Fra mille intralci, il tema della lotta al cambiamento climatico e all’emissione dei gas serra è ufficialmente sul tavolo. Anche se i Paesi presenti nel G20 rappresentano soltanto il 60% della popolazione mondiali, coprono circa l’80% delle emissioni in atmosfera mondiali; dunque, una larghissima maggioranza delle emissioni. Inoltre, essi possono avere un’influenza determinante sulle decisioni dei Paesi che non vi presenziano, grazie alla loro capacità di leadership e alle loro interazioni geopolitiche con tutti gli altri.

Cosa può fare l’italia?

Cosa può fare l’Italia per il Green Deal, con questa sua Presidenza? Anzitutto, può creare consenso attorno all’obiettivo di arginare il cambiamento climatico e ottenere un impegno di tutti a permettere – a G20 concluso – una verifica sull’effettivo rispetto degli impegni che assumeranno. Poi, può insistere sulla de-carbonizzazione, mediante l’istituzione della Carbon Tax e il superamento dei sussidi ai combustibili fossili che non risulti però troppo penalizzante economicamente per i Paesi poveri e per le loro popolazioni.

A Venezia, è già iniziata una serie di eventi del G20 collegati alle materie economico finanziarie. Noi ci auguriamo che ci sia un confronto sulle criptovalute, non limitato ai temi del contrasto all’evasione fiscale e di standard crittografici, ma aperto a tracciare alcune linee condivise sul loro valore legale, ammissibilità, limiti e soggezione ad eventuali controlli. Sarebbe magnifico se da questo G20 a Presidenza italiana emergessero due linee:

  • una sull’ambiente, idonea (per quello che qui ci interessa) a favorire un’evoluzione della blockchain e delle criptovalute verso le soluzioni più eco-sostenibili di validazione delle transazioni;
  • l’altra sulle criptovalute in sé, volta a legittimarle, con un embrione di regolamentazione condivisa (eventualmente, all’inizio, una Dichiarazione congiunta, destinata in futuro ad evolvere in un trattato).

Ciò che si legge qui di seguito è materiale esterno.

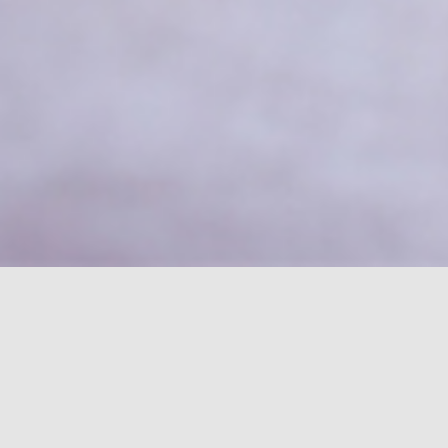
Schlagwort:
S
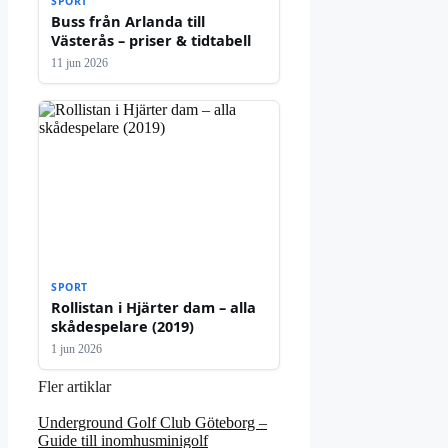
SPORT
Buss från Arlanda till
Västerås – priser & tidtabell
11 jun 2026
SPORT
Rollistan i Hjärter dam – alla
skådespelare (2019)
1 jun 2026
Fler artiklar
Underground Golf Club Göteborg –
Guide till inomhusminigolf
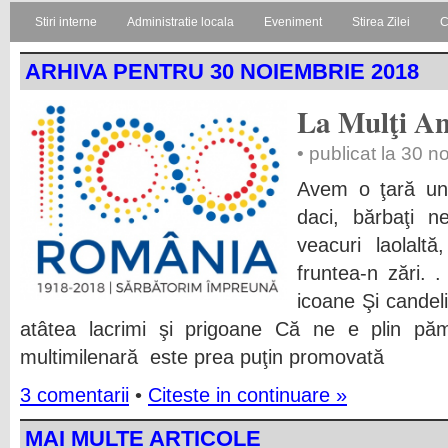
Stiri interne
Administratie locala
Eveniment
Stirea Zilei
C
ARHIVA PENTRU 30 NOIEMBRIE 2018
La Mulţi A
• publicat la 30 
Avem o ţară und
daci, bărbaţi n
veacuri laolalt
fruntea-n zări. .
icoane Şi candel
atâtea lacrimi şi prigoane Că ne e plin pămâ
multimilenară este prea puţin promovată
3 comentarii
•
Citeste in continuare »
MAI MULTE ARTICOLE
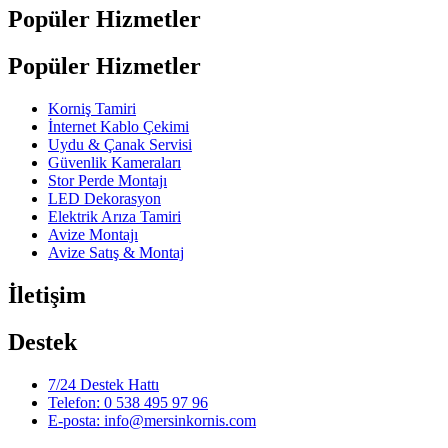
Popüler Hizmetler
Popüler Hizmetler
Korniş Tamiri
İnternet Kablo Çekimi
Uydu & Çanak Servisi
Güvenlik Kameraları
Stor Perde Montajı
LED Dekorasyon
Elektrik Arıza Tamiri
Avize Montajı
Avize Satış & Montaj
İletişim
Destek
7/24 Destek Hattı
Telefon: 0 538 495 97 96
E-posta: info@mersinkornis.com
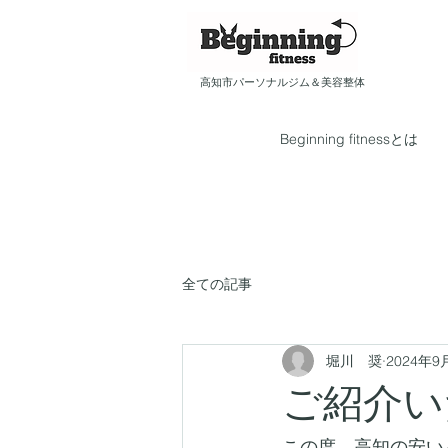
​​高知市パーソナルジム＆美容整体
Beginning fitnessとは
全ての記事
堀川 奨
2024年9
ご紹介い
この度、高知の安い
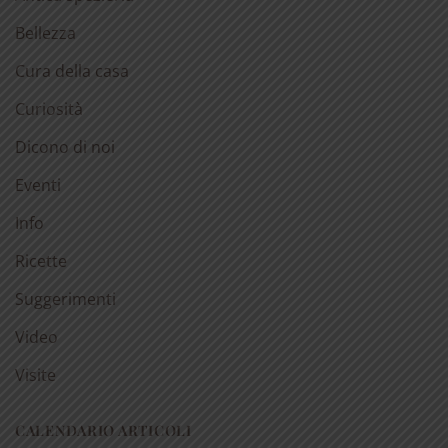
Bellezza
Cura della casa
Curiosità
Dicono di noi
Eventi
Info
Ricette
Suggerimenti
Video
Visite
CALENDARIO ARTICOLI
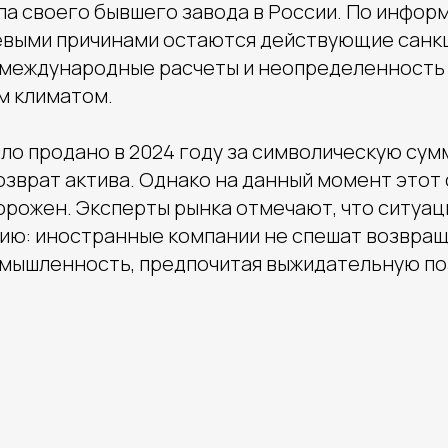
а своего бывшего завода в России. По информ
евыми причинами остаются действующие санк
 международные расчеты и неопределенность
м климатом.
ло продано в 2024 году за символическую сум
озврат актива. Однако на данный момент этот
орожен. Эксперты рынка отмечают, что ситуац
ю: иностранные компании не спешат возвращ
мышленность, предпочитая выжидательную по
База креативов
Вакансии
⚡ Медиа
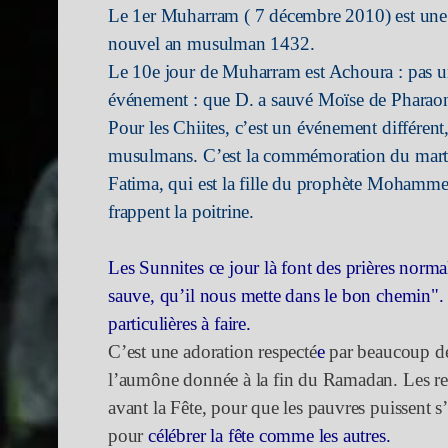
Le 1er Muharram ( 7 décembre 2010) est une o
nouvel an musulman 1432.
Le 10e jour de Muharram est Achoura : pas u
événement : que D. a sauvé Moïse de Pharao
Pour les Chiites, c’est un événement différent
musulmans. C’est la commémoration du martyre
Fatima, qui est la fille du prophète Mohammed 
frappent la poitrine.
Les Sunnites ce jour là font des prières norma
sauve, qu’il nous mette dans le bon chemin". I
particulières à faire.
C’est une adoration
respecté
e
par beaucoup de
l’aumône donnée à la fin du Ramadan. Les re
avant la Fête, pour que les pauvres puissent 
pour
célébrer la fête comme les autres.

In questo G20, sarebbe ora di:

  • riconoscere l’utilità sociale sia della decentralizzazione connessa alla blockchain sia della disintermediazione (con riduzione di costi e di tempi) tipica delle criptovalute;
  • superare l’equivoco concetto di privacy come inteso nel mondo delle criptovalute (cioè, come anonimato).

Conclusioni

Gli accordi internazionali volti a favorire gli scambi di informazioni fra Stati e il comune contrasto ai reati fiscali e al riciclaggio dovrebbero andare di pari passo con la presa d’atto del successo delle criptovalute nel commercio internazionale e con un inquadramento giuridico: prodotto finanziario, moneta, oppure altro. Regole minime internazionalmente condivise di sicurezza dei dati personali, di trasparenza e informazione verso gli utenti, di qualità del servizio, se abbinate a un riconoscimento del valore legale delle criptovalute, possono convivere con la vocazione libera di queste ultime, e offrire un contributo all’innovazione.